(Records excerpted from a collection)
== == ==

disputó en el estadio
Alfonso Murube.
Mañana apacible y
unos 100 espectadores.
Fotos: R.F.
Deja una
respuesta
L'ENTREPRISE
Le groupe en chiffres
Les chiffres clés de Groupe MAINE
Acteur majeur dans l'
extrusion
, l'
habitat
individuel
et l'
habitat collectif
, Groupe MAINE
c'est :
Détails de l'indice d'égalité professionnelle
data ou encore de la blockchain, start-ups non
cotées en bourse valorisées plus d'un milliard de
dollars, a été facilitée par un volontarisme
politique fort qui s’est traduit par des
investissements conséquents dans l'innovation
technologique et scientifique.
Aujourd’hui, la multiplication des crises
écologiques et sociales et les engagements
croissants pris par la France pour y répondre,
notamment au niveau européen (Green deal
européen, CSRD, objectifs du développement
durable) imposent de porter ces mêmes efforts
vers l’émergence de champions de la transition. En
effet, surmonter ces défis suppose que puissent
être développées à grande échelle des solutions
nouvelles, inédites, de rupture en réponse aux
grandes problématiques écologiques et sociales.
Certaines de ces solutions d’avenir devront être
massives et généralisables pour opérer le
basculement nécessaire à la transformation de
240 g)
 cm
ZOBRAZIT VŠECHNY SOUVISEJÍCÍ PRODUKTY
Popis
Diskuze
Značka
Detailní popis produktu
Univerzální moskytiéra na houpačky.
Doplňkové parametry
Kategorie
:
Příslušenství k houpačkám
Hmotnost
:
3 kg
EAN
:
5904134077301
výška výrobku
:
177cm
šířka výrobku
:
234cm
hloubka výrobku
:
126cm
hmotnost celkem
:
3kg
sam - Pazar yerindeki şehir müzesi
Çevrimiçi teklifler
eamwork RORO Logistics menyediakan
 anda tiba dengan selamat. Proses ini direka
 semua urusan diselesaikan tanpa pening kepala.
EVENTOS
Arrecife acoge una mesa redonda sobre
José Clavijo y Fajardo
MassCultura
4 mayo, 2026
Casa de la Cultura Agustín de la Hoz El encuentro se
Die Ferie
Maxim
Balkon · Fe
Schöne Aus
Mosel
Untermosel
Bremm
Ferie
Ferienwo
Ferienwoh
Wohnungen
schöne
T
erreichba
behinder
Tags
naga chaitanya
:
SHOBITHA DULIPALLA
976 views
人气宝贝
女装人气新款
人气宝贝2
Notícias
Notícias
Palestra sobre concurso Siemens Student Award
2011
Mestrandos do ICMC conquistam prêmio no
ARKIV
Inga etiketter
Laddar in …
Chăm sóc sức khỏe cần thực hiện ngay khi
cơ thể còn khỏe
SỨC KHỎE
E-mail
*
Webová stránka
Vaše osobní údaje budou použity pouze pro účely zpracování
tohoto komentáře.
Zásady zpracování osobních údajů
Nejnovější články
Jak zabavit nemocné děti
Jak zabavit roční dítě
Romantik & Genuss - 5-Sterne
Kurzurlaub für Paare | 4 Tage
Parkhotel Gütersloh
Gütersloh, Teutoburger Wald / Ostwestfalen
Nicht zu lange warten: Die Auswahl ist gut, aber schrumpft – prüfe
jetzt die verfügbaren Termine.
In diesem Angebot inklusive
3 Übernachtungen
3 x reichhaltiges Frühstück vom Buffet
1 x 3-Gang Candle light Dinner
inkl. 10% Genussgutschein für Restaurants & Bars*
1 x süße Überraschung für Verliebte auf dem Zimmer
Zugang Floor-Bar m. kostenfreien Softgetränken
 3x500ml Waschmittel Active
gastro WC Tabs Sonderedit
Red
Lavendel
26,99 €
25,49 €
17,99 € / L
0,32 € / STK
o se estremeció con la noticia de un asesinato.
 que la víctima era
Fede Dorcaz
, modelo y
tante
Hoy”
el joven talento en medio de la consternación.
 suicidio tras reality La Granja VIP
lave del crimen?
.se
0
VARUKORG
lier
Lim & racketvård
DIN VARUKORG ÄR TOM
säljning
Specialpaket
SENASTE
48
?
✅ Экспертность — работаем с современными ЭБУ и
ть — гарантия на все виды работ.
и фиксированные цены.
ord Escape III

== == ==

Each line above is to be copied exactly as written.

disputó en el estadio
Alfonso Murube.
Mañana apacible y
unos 100 espectadores.
Fotos: R.F.
Deja una
respuesta
L'ENTREPRISE
Le groupe en chiffres
Les chiffres clés de Groupe MAINE
Acteur majeur dans l'
extrusion
, l'
habitat
individuel
et l'
habitat collectif
, Groupe MAINE
c'est :
Détails de l'indice d'égalité professionnelle
data ou encore de la blockchain, start-ups non
cotées en bourse valorisées plus d'un milliard de
dollars, a été facilitée par un volontarisme
politique fort qui s’est traduit par des
investissements conséquents dans l'innovation
technologique et scientifique.
Aujourd’hui, la multiplication des crises
écologiques et sociales et les engagements
croissants pris par la France pour y répondre,
notamment au niveau européen (Green deal
européen, CSRD, objectifs du développement
durable) imposent de porter ces mêmes efforts
vers l’émergence de champions de la transition. En
effet, surmonter ces défis suppose que puissent
être développées à grande échelle des solutions
nouvelles, inédites, de rupture en réponse aux
grandes problématiques écologiques et sociales.
Certaines de ces solutions d’avenir devront être
massives et généralisables pour opérer le
basculement nécessaire à la transformation de
240 g)
 cm
ZOBRAZIT VŠECHNY SOUVISEJÍCÍ PRODUKTY
Popis
Diskuze
Značka
Detailní popis produktu
Univerzální moskytiéra na houpačky.
Doplňkové parametry
Kategorie
:
Příslušenství k houpačkám
Hmotnost
:
3 kg
EAN
:
5904134077301
výška výrobku
:
177cm
šířka výrobku
:
234cm
hloubka výrobku
:
126cm
hmotnost celkem
:
3kg
sam - Pazar yerindeki şehir müzesi
Çevrimiçi teklifler
eamwork RORO Logistics menyediakan
 anda tiba dengan selamat. Proses ini direka
 semua urusan diselesaikan tanpa pening kepala.
EVENTOS
Arrecife acoge una mesa redonda sobre
José Clavijo y Fajardo
MassCultura
4 mayo, 2026
Casa de la Cultura Agustín de la Hoz El encuentro se
Die Ferie
Maxim
Balkon · Fe
Schöne Aus
Mosel
Untermosel
Bremm
Ferie
Ferienwo
Ferienwoh
Wohnungen
schöne
T
erreichba
behinder
Tags
naga chaitanya
:
SHOBITHA DULIPALLA
976 views
人气宝贝
女装人气新款
人气宝贝2
Notícias
Notícias
Palestra sobre concurso Siemens Student Award
2011
Mestrandos do ICMC conquistam prêmio no
ARKIV
Inga etiketter
Laddar in …
Chăm sóc sức khỏe cần thực hiện ngay khi
cơ thể còn khỏe
SỨC KHỎE
E-mail
*
Webová stránka
Vaše osobní údaje budou použity pouze pro účely zpracování
tohoto komentáře.
Zásady zpracování osobních údajů
Nejnovější články
Jak zabavit nemocné děti
Jak zabavit roční dítě
Romantik & Genuss - 5-Sterne
Kurzurlaub für Paare | 4 Tage
Parkhotel Gütersloh
Gütersloh, Teutoburger Wald / Ostwestfalen
Nicht zu lange warten: Die Auswahl ist gut, aber schrumpft – prüfe
jetzt die verfügbaren Termine.
In diesem Angebot inklusive
3 Übernachtungen
3 x reichhaltiges Frühstück vom Buffet
1 x 3-Gang Candle light Dinner
inkl. 10% Genussgutschein für Restaurants & Bars*
1 x süße Überraschung für Verliebte auf dem Zimmer
Zugang Floor-Bar m. kostenfreien Softgetränken
 3x500ml Waschmittel Active
gastro WC Tabs Sonderedit
Red
Lavendel
26,99 €
25,49 €
17,99 € / L
0,32 € / STK
o se estremeció con la noticia de un asesinato.
 que la víctima era
Fede Dorcaz
, modelo y
tante
Hoy”
el joven talento en medio de la consternación.
 suicidio tras reality La Granja VIP
lave del crimen?
.se
0
VARUKORG
lier
Lim & racketvård
DIN VARUKORG ÄR TOM
säljning
Specialpaket
SENASTE
48
?
✅ Экспертность — работаем с современными ЭБУ и
ть — гарантия на все виды работ.
и фиксированные цены.
ord Escape III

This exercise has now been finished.